Aşk...
Birileri onu yaşıyor...
Ötekiler merak ediyor...
Ama galiba aşkın ne olduğundan ziyade, onu yaşayanların hayatını, ilişkilerini, sırlarını...
Ünü dünyaya yayılmış bir erkeğin ve onun âşık olduğu kadının yaşadığı eve girdiğinizde –tavrınız ve sözleriniz nasıl olursa olsun– içinizi bir merak kemiriyor.
Bu merdivenlerde...
Bu kapının önünde...
Bu koridorda...
Bu mutfakta...
Bu odada...
Ve ötekilerde...
Neler gizli?..
Nâzım ve Vera’dan, onların aşkından neler sindi bu suskun duvarlara?
Eski eşyalar hangi sırları biliyor?
Müzeyi andıran evi renklendiren şu tabloların hafızasında sevgiye, huzura, kıskançlığa, pişmanlığa, şefkate, anlaşmazlığa, tutkuya ve yorgunluğa dair neler kazındı?
Bu soruların çekiciliği, biraz da onların cevapsızlığa mahkûm olmasında yatıyor.
* * *
Hangi tarihlerde ve kaç kez gittiğimi hatırlamıyorum; ama ben “Nâzım’ın evi”ne ilk kez gittiğimde o çoktan ayrılmıştı oradan.
Ölmek ayrılmaksa tabii...
Ama ev onun eviydi, birçok şey onun bıraktığı gibiydi.
Ve bu gerçekten heyecan vericiydi.
Merdivenlerde onun bir şiirinde aktardığı kaygısı aklıma düşmüştü ister istemez; sahi öldükten sonra nasıl indirilmişti aşağıya...
Kapıda, onun son anlarında elindeki gazetelerle buraya bir yere nasıl düştüğünü ve son nefesini vermeden ne yaptığını hayal etmeye çalışmıştım.
Mutfağında “Sovyet işi mutfak sohbetlerinde” attığı kahkahaları duymayı denemiştim.
Daktilosunu görünce – sanki Nâzım’ın yeteneğine ortak birini görmüş gibi – önünde saygıyla eğilmeyi aklımdan geçirmiş, ama hemen vazgeçmiştim.
Salonda, genellikle başımın hemen yanında veya arkasında kalan beyaz büst, bana aşkı düşündürmüştü; işte şairin "ölümüne" sevdiği kadının ölümsüz büstü...

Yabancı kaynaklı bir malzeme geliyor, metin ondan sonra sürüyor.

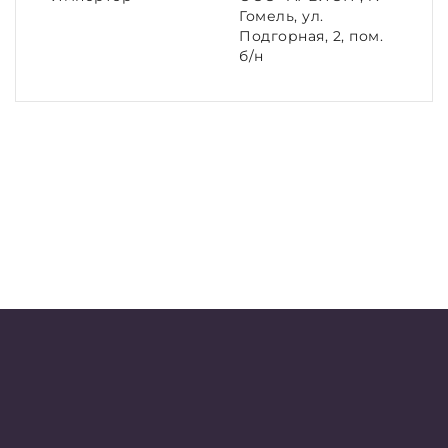
Гомель, ул.
Подгорная, 2, пом.
б/н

Ve karşımda o büstün ölümlü modelini canlı olarak görmek, misafirliğin en heyecan verici anlarıydı...
Karşımda Vera oturuyordu...
Vera...
Sadece Vera...
Vera Tulyakova değil...
Vera Tulyakova-Hikmet değil...
Vera Vladimirovna bile değil (bir keresinde ona öyle seslenmiştim; Rusya’daki yaygın usulüne göre, baba adıyla birlikte; bana “Boş ver bu hitabı, Hakan. Ben sizin Vera’nızım”, demişti).
“Bizim Veramız”...
“Bizim Nâzım’ımızın Vera’sı”...
Nâzım’ın anısını yaşatmak için yıllar boyunca birçok şey yapan, öldüğünde de sevdiği adamın başının ucunda kıvrılıp yatan güzel kadın...
* * *
Vera gerçekten güzeldi.
Yüzü, gözleri, özellikle de dudakları...
Bir keresinde ona dikkatle ve hayranlıkla bakarken, kimseye belli etmeden kendi kendime utanıp çekinmiştim: Nâzım burada olsaydı, âşık olduğu kadına bir erkeğin bu kadar dikkatle ve hayranlıkla bakmasına kızar mıydı acaba?

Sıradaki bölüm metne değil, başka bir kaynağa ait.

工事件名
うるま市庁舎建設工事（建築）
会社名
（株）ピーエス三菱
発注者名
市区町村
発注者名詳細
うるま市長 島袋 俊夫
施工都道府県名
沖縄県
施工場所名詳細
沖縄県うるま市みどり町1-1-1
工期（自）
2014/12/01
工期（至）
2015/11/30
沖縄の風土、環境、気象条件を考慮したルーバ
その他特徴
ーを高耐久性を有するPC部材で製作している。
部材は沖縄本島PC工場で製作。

Odaya sinmiş bir “aşk ve kıskançlık enerjisi” miydi yüzüme çarpan? Yoksa sadece benim aptal bir korkaklığım mı?
Belki de Nâzım gitmemişti tümüyle?..
Bir de sesi çok hoştu Vera’nın. Onu dinlerken kadifeden bir huzur hissederdiniz.

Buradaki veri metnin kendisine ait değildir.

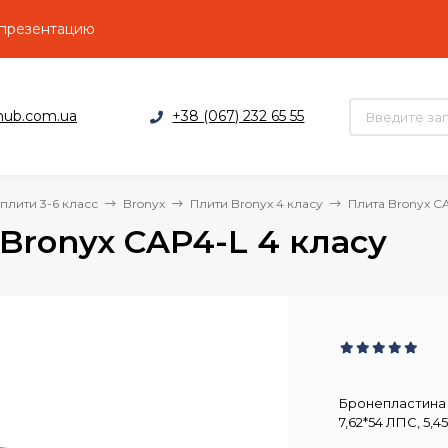
 презентацию
hub.com.ua
+38 (067) 232 65 55
лити 3-6 класс
Bronyx
Плити Bronyx 4 класу
Плита Bronyx C
Bronyx CAP4-L 4 класу
Бронепластина к
7,62*54 ЛПС, 5,4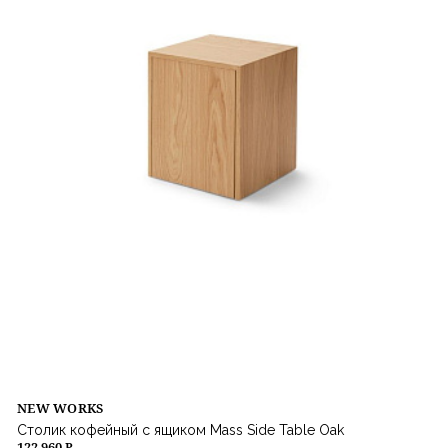
NEW WORKS
Столик кофейный с ящиком Mass Side Table Oak
122 960 ₽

Çok sohbet ettik onunla, çok dertleştik.
Tartıştığımız da oldu (“Nâzım olsaydı şöyle düşünür böyle yapardı” dediğinde onu anlamaya gayret eder, ama katılmazdım), sustuğumuz da birlikte...
Nâzım için birlikte neler yapabileceğimizi de konuştuk.
Ben Moskova’daki 20 yıllık bir geleneği, kitlesel “3 Haziran Nâzım Hikmet anma etkinlikleri”ni başlatanlardanım. Ve ilk 13 yılın aralıksız organizatörü.
2000 yılındaki anma törenleri çok özel ve önemliydi.
Nâzım’ı kendine göre anlama ve ona sahip çıkarken şaire tutkun olan başkalarıyla bir araya gelmeme eğiliminde olan, farklı yaklaşımlardan ve siyasetlerden oldukça kalabalık bir kitleyi bir araya getirmiştik o yıl.
İlk kez Türkiye devleti adına dönemin Moskova Büyükelçisi Nabi Şensoy’un etkinliklerde aramızda olması da kıymetli bir adımdı.
Ve Vera da gelmişti, o da katılmıştı o yıl bize.
Daha önceleri gelmek istemiyordu bu kalabalık etkinliklere.
Onu ikna etmek için evine gittiğimde beni kibarca reddetmişti ilkin.
Uzun uzun konuşmuştuk.
Düşüneceğini söylemişti en son.
Onu ikna edenlerden biri olmak beni mutlu etti.
Ve onun “kendine en yakın bulduğu Türklerden biri olmak” onur verdi bana.
İyi ki katıldı aramıza 3 Haziran 2000’de.
Bir yıl sonra yaşamıyordu çünkü.
* * *
Vera’nın kitlesel Nâzım etkinliğine katılmakta tereddüt etmesinin nedenini merak etmiş olabilirsiniz.
Şairin okurlarına, sevenlerine kapısına hep açık tuttu Vera.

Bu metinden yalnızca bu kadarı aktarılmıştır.